In the study, over 200 formalin-fixed, paraffin-embedded (FFPE) surgical resections and core needle biopsies provided by collaborators at MD Anderson Cancer Center were tested. The results were consistent with variant prevalence established by large, international consortia such as TCGA, demonstrating mutual exclusivity between driver events and distinct molecular subtypes for adenocarcinoma and squamous cell carcinoma.
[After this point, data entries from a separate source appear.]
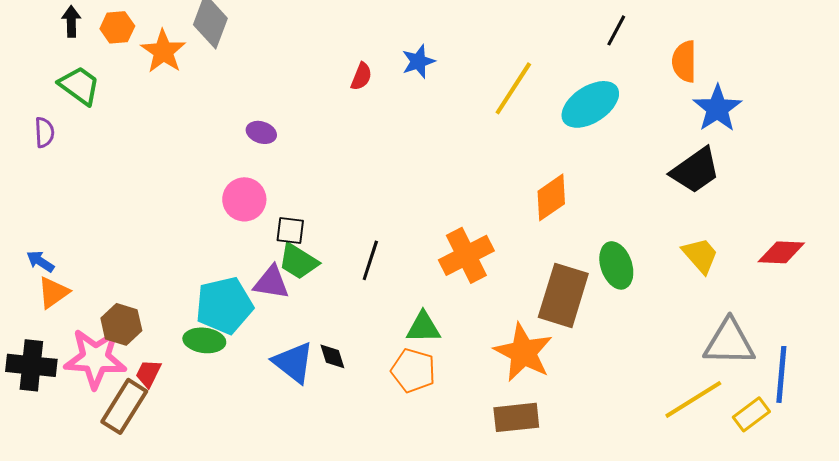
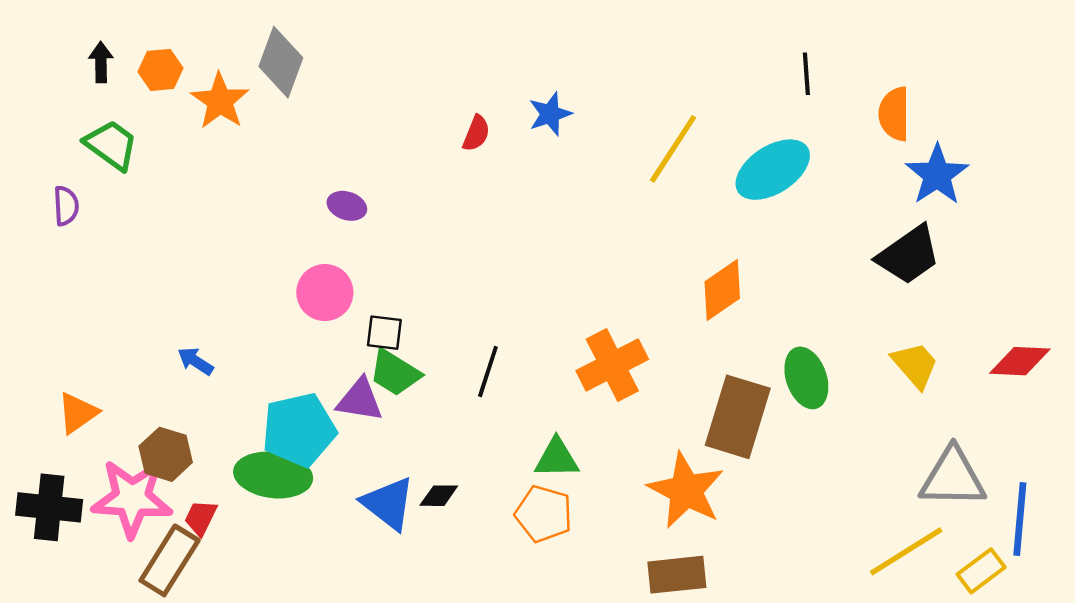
black line: (616, 30) -> (806, 74), turned -32
blue arrow: (40, 261) -> (195, 361), moved
green ellipse: (204, 340) -> (273, 475), size x1.4
black diamond: (332, 356) -> (439, 496), turned -72

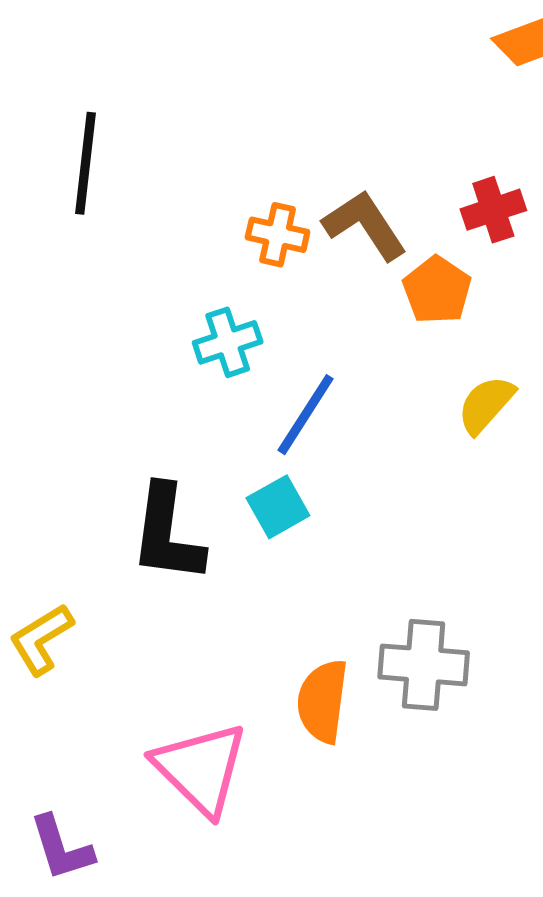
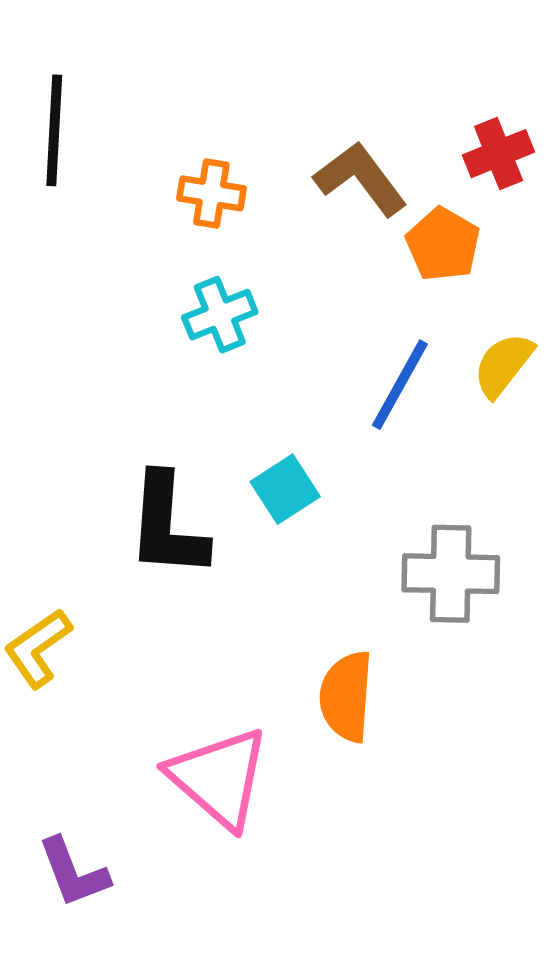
orange cross: (278, 235) -> (211, 193), moved
blue line: (306, 415) -> (400, 385), moved
gray cross: (424, 665) -> (451, 574), moved

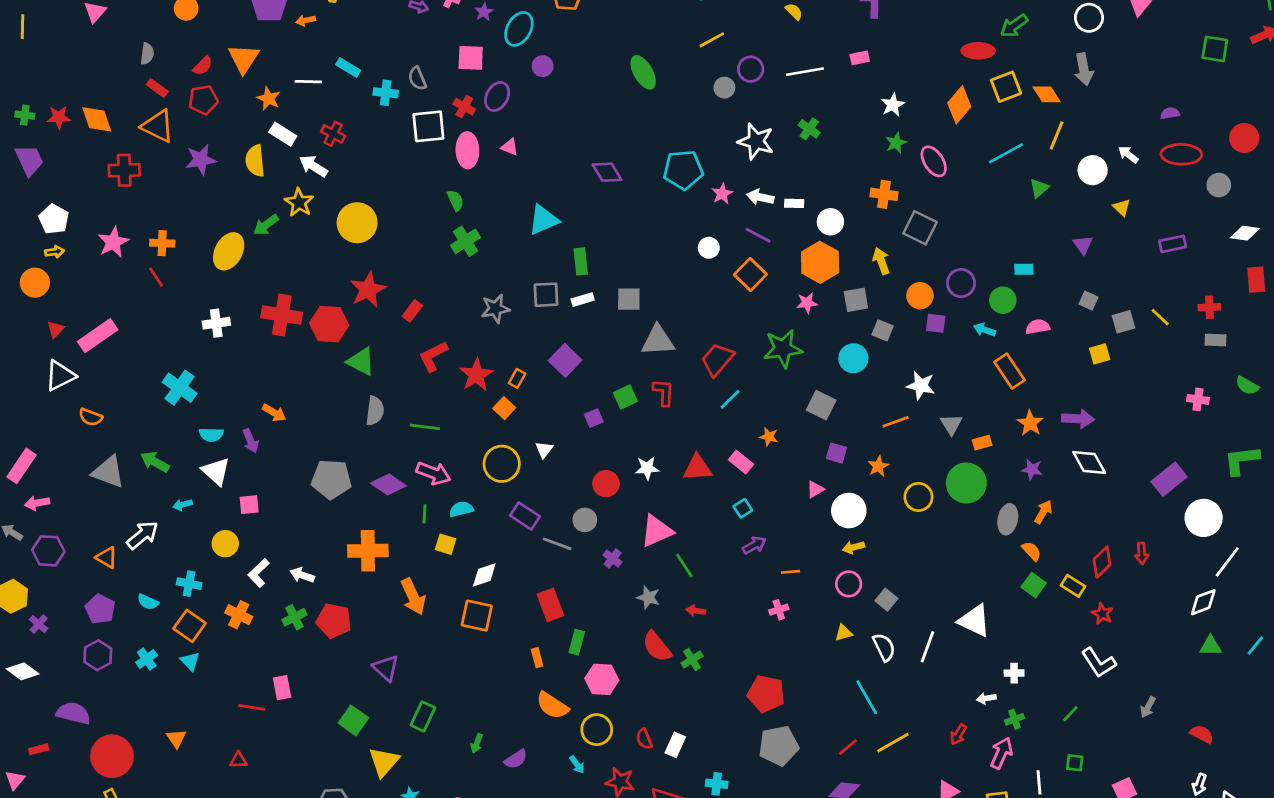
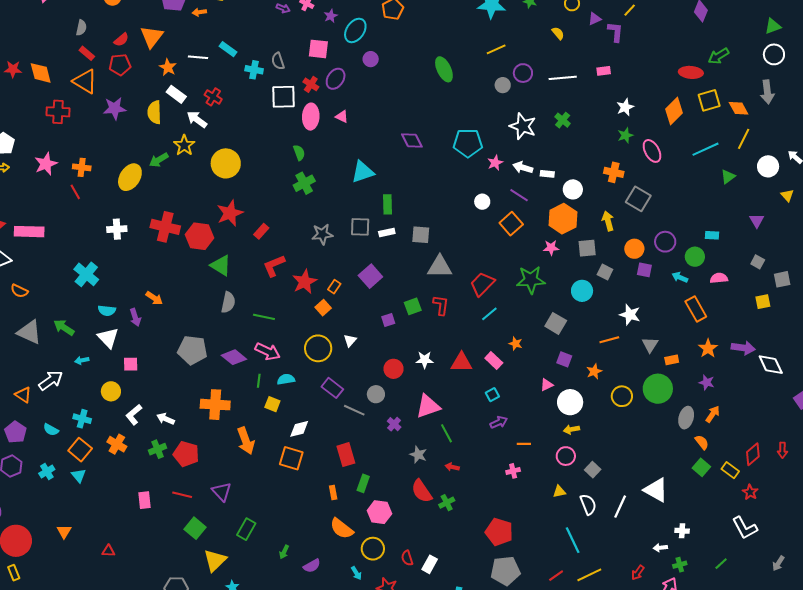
pink rectangle: (98, 336) -> (29, 232), turned 32
white diamond: (1089, 462) -> (771, 365), moved
red line: (252, 707) -> (182, 495), moved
Sequence variants in fine needle aspirate (FNA) smears from BATTLE-2 clinical trial subjects were in 97% agreement with matched FFPE specimens tested by the FoundationOne NGS Assay, even though the FNA biopsies had substantially fewer cells available for analysis.

"Our study with Asuragen demonstrates the continued evolution of NGS methods to reliably quantify different types of cancer-associated variants across both DNA and RNA that are relevant to precision medicine," commented Ignacio I. Wistuba, MD, professor and chair, Department of Translational Molecular Pathology at The University of Texas MD Anderson Cancer Center. "This integrated and rapid approach may help clinicians and laboratories maximize the actionable information they can recover from small patient biopsies, and accelerate turnaround times for results and decision-making."

This study was funded in part by a Cancer Prevention and Research Institute of Texas (CPRIT) Product Development Research grant.